MATERIAL PROVIDED:
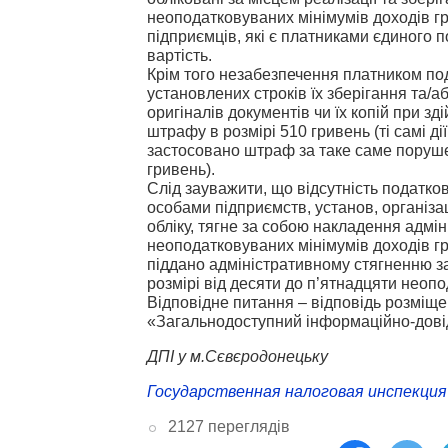
неоподатковуваних мінімумів доходів гр
підприємців, які є платниками єдиного 
вартість.
Крім того незабезпечення платником по
установлених строків їх зберігання та
оригіналів документів чи їх копій при з
штрафу в розмірі 510 гривень (ті самі ді
застосовано штраф за таке саме поруше
гривень).
Слід зауважити, що відсутність податко
особами підприємств, установ, організ
обліку, тягне за собою накладення адмін
неоподатковуваних мінімумів доходів гро
піддано адміністративному стягненню з
розмірі від десяти до п’ятнадцяти неоп
Відповідне питання – відповідь розміщен
«Загальнодоступний інформаційно-довід
ДПІ у м.Сєвєродонецьку
Государственная налоговая инспекция 
2127 переглядів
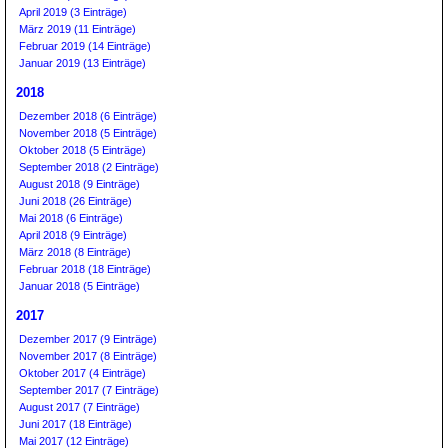
April 2019 (3 Einträge)
März 2019 (11 Einträge)
Februar 2019 (14 Einträge)
Januar 2019 (13 Einträge)
2018
Dezember 2018 (6 Einträge)
November 2018 (5 Einträge)
Oktober 2018 (5 Einträge)
September 2018 (2 Einträge)
August 2018 (9 Einträge)
Juni 2018 (26 Einträge)
Mai 2018 (6 Einträge)
April 2018 (9 Einträge)
März 2018 (8 Einträge)
Februar 2018 (18 Einträge)
Januar 2018 (5 Einträge)
2017
Dezember 2017 (9 Einträge)
November 2017 (8 Einträge)
Oktober 2017 (4 Einträge)
September 2017 (7 Einträge)
August 2017 (7 Einträge)
Juni 2017 (18 Einträge)
Mai 2017 (12 Einträge)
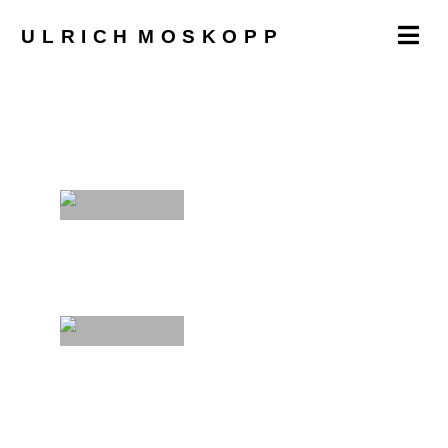
ULRICH
MOSKOPP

TASK STATEMENT:
I would like the data above transcribed exactly, with its pictures left out.

ANSWER BOX:
неоподатковуваних мінімумів доходів гр
підприємців, які є платниками єдиного 
вартість.
Крім того незабезпечення платником по
установлених строків їх зберігання та
оригіналів документів чи їх копій при з
штрафу в розмірі 510 гривень (ті самі ді
застосовано штраф за таке саме поруше
гривень).
Слід зауважити, що відсутність податко
особами підприємств, установ, організ
обліку, тягне за собою накладення адмін
неоподатковуваних мінімумів доходів гро
піддано адміністративному стягненню з
розмірі від десяти до п’ятнадцяти неоп
Відповідне питання – відповідь розміщен
«Загальнодоступний інформаційно-довід
ДПІ у м.Сєвєродонецьку
Государственная налоговая инспекция 
2127 переглядів
April 2019 (3 Einträge)
März 2019 (11 Einträge)
Februar 2019 (14 Einträge)
Januar 2019 (13 Einträge)
2018
Dezember 2018 (6 Einträge)
November 2018 (5 Einträge)
Oktober 2018 (5 Einträge)
September 2018 (2 Einträge)
August 2018 (9 Einträge)
Juni 2018 (26 Einträge)
Mai 2018 (6 Einträge)
April 2018 (9 Einträge)
März 2018 (8 Einträge)
Februar 2018 (18 Einträge)
Januar 2018 (5 Einträge)
2017
Dezember 2017 (9 Einträge)
November 2017 (8 Einträge)
Oktober 2017 (4 Einträge)
September 2017 (7 Einträge)
August 2017 (7 Einträge)
Juni 2017 (18 Einträge)
Mai 2017 (12 Einträge)
ULRICH
MOSKOPP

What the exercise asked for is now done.